— Task goal —
Starting at the line that contains "Erschütternder Bericht und Video: Angriff mit" in the listing below, write out every line word for word until you have written the line that contains "Statement: Einsatz von Streubomben in Syrien".

— Provided records —
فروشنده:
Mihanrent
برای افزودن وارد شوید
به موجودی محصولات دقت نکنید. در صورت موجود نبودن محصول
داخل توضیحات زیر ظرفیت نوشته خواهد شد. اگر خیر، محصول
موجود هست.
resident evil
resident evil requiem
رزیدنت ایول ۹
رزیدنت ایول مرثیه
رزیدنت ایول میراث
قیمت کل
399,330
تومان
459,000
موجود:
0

* * *

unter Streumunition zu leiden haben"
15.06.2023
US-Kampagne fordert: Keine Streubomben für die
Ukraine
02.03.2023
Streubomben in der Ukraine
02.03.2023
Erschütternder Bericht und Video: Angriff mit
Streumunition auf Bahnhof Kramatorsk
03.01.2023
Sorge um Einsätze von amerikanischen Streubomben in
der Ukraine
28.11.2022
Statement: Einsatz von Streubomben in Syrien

— Your solution —
Erschütternder Bericht und Video: Angriff mit
Streumunition auf Bahnhof Kramatorsk
03.01.2023
Sorge um Einsätze von amerikanischen Streubomben in
der Ukraine
28.11.2022
Statement: Einsatz von Streubomben in Syrien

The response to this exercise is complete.